AIA has been warning Washington about the dangers of sequestration for more than 18 months now, but most of the talk has been about the potential for jobs lost.
Now AIA will look to highlight what’s happening in real time as sequestration hits, from the nearly 800,000 civilian Pentagon workers who will face furloughs to the cancellation of the Hampton Roads Air Show at Langley Air Force Base, which was announced Friday, citing sequestration.
The defense industry has also teamed up with trade associations supporting health and education that are fighting against the non-defense sequestration cuts, a partnership that will likely continue into March.
What little hope that AIA and other groups may have had for a last-minute sequestration solution before the March 1 deadline went out the door as Congress left town for a weeklong recess Friday.
The House and Senate will return the week of Feb. 25, just four days before sequestration takes effect.
A growing number of lawmakers have said that sequestration is going to happen, including on Friday one of the industry’s biggest defenders, House Armed Services Chairman Buck McKeon (R-Calif.).
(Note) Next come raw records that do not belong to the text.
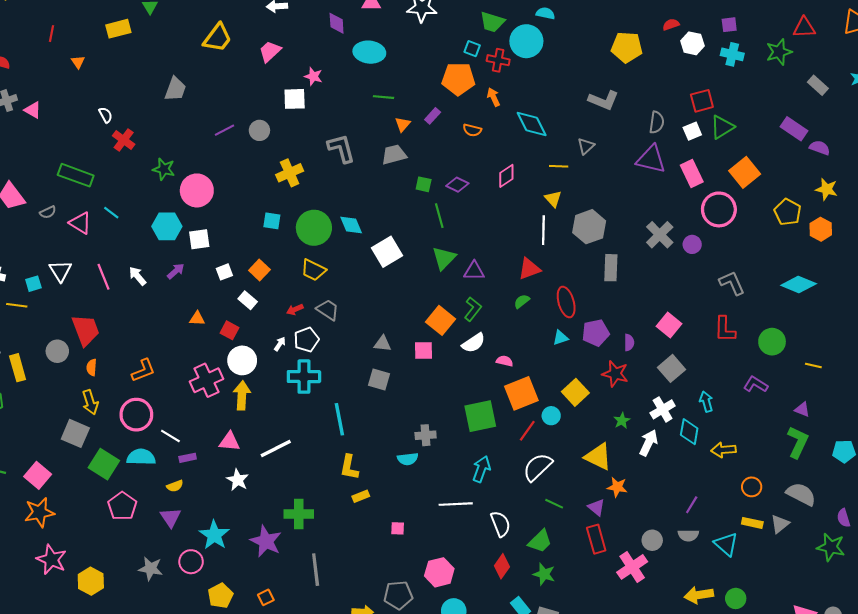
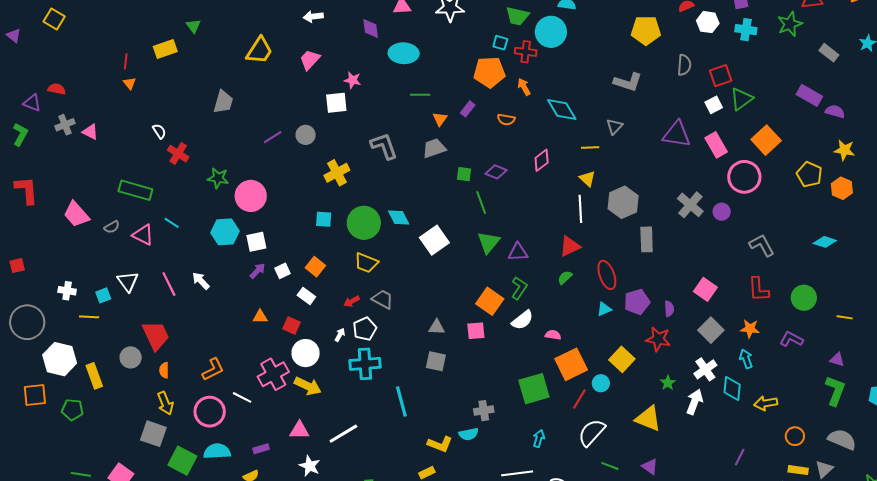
red line: (52, 34) -> (126, 61), moved
gray semicircle: (657, 122) -> (684, 65), moved
purple arrow: (176, 271) -> (257, 271), moved
cyan diamond: (799, 284) -> (825, 242), size x0.7
yellow arrow: (242, 395) -> (308, 386), turned 116
white line: (170, 436) -> (242, 397), moved
yellow L-shape: (349, 467) -> (440, 444), moved, turned -75
cyan arrow: (481, 469) -> (539, 439), size x0.7
orange star: (617, 487) -> (750, 329), moved

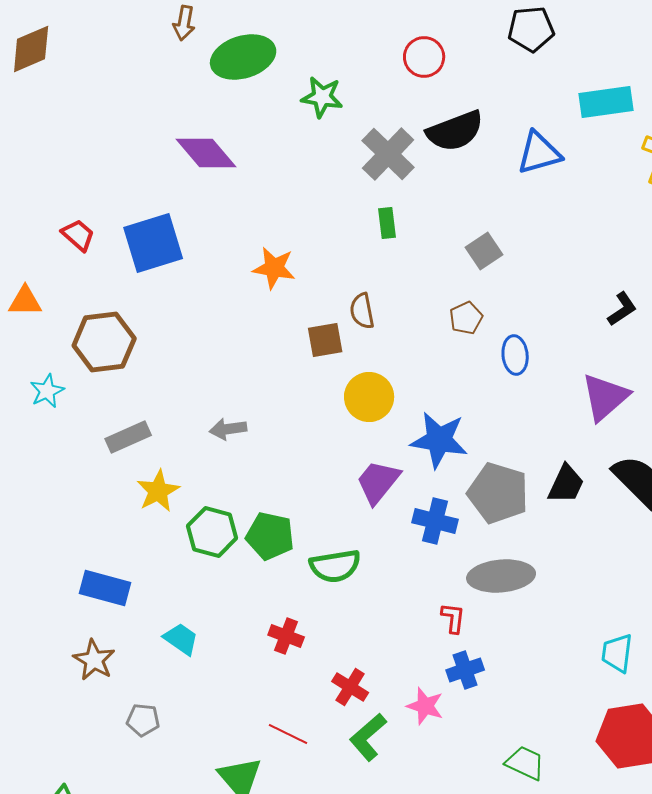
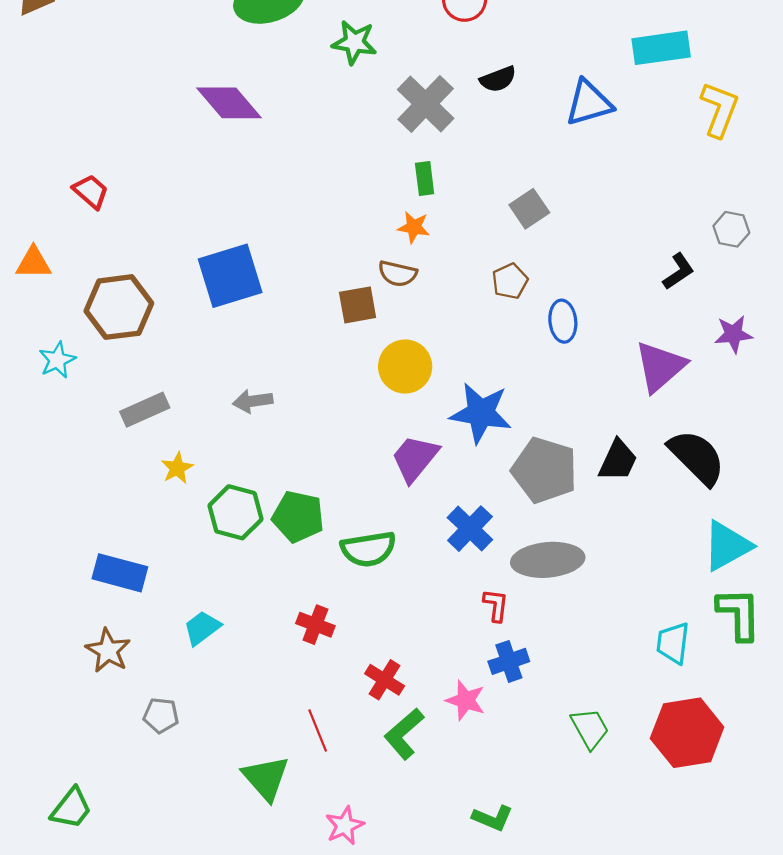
black semicircle: (455, 131) -> (498, 79), size x0.6
blue square: (153, 243) -> (230, 276), moved
orange star: (274, 268) -> (414, 227), moved, size x0.7
brown semicircle: (362, 311) -> (398, 274), turned -66
yellow star: (158, 491) -> (177, 468), size x0.7
blue cross: (435, 521) -> (470, 529), moved, turned 30
cyan trapezoid: (181, 639) -> (202, 628), turned -72
red line: (288, 734) -> (318, 731), turned 42
green trapezoid: (525, 763) -> (590, 728), moved, turned 36

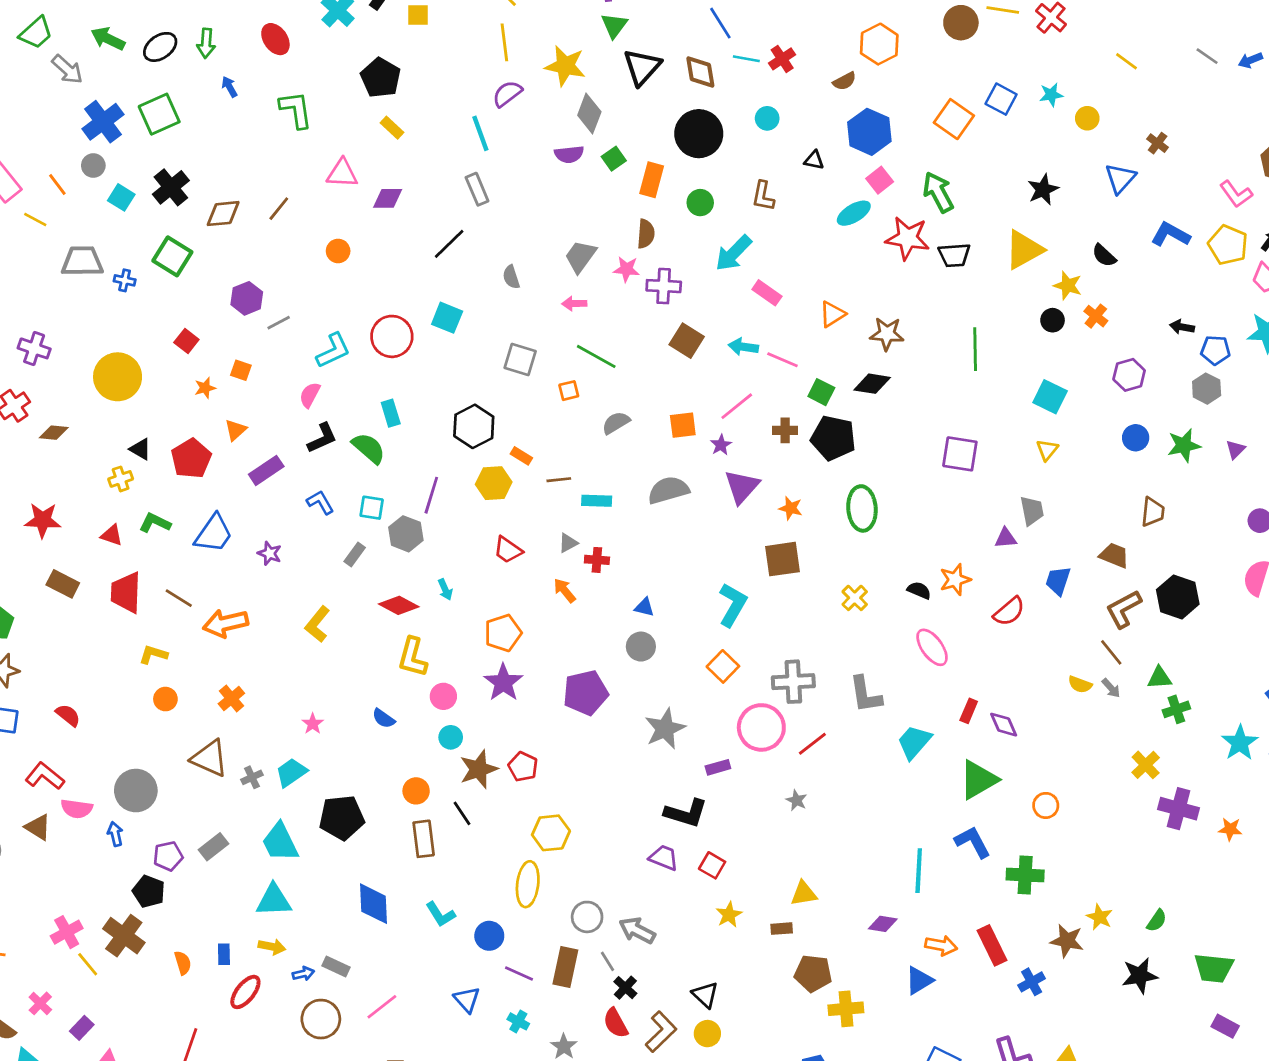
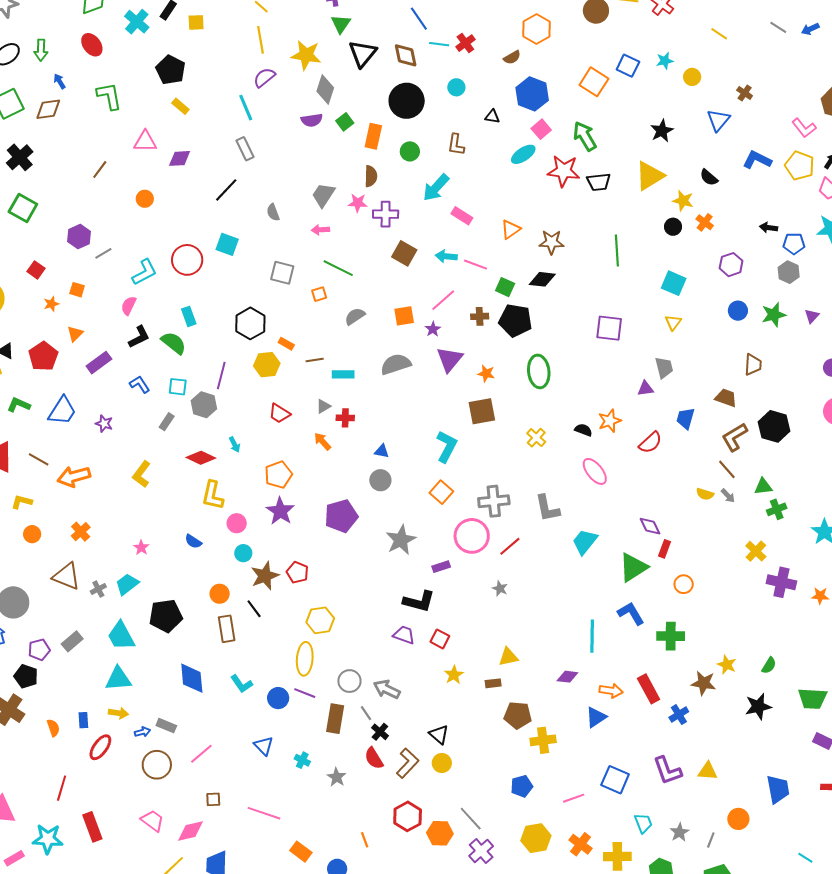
brown diamond: (223, 214) -> (48, 109), moved
red rectangle: (969, 711) -> (664, 549), moved
purple line: (519, 973) -> (305, 693), moved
“Sequester is going to kick in,” said McKeon, who has been a vocal opponent of the cuts for more than a year.
Congress held three hearings this week to highlight the dangers of the cuts — including two featuring rare joint appearances by the Joint Chiefs — but there was no movement toward stopping the cuts.
Most of the chatter in Washington has been a blame game over who is responsible for sequester in the first place: Republicans blame President Obama for coming up with the idea, and Democrats say that Republicans agreed to it.
Stohr said that the deal before the first sequestration deadline in January was also reached at the last minute, but those negotiations had a much different feel and were tied to the expiration of the Bush-era tax rates.
“At least around New Year’s it felt like there was a conversation going on. That doesn’t appear to be the case now. And that’s unfortunate,” Stohr said.
The across-the-board sequestration cuts would reduce the 2013 budget by $85 billion, including a $45 billion cut to the defense budget. Sequestration would reduce defense and non-defense budgets by $1 trillion over the next decade if it remained law.
Loren Thompson, an analyst at the Lexington Institute who consults for defense firms, said that defense contractors are prepared for sequestration to begin to take effect, but they believe it will end quickly.
“The industry’s view is that sequestration will trigger as scheduled on March 1, but from that point onward, members will be so inundated with complaints from their constituents that it won’t last very long,” Thompson said. “What industry has figured out is that until members start hearing from their constituents, there’s not much pressure to change the course they’re on.”
For large defense contractors like Lockheed Martin and Northrop Grumman, much of the impact of sequestration would be felt over the long-term and not immediately, because big firms have a backlog of contracts they are already working on.
The immediate effects of the cuts will be felt in places like ship repair yards and others in the services sector, Thompson said.
Many think the best chance for a quick fix to avert sequestration is the expiration of the continuing resolution on March 27, which the Pentagon has also warned would cause major disruptions if a Defense appropriations bill is not passed.
Even defense supporters think there will be some long-term reductions to Defense budgets in a deal to avert sequestration, but they say this is preferable to the mindless across-the-board manner of cutting — and the uncertainty that’s been hanging over the industry for the past year.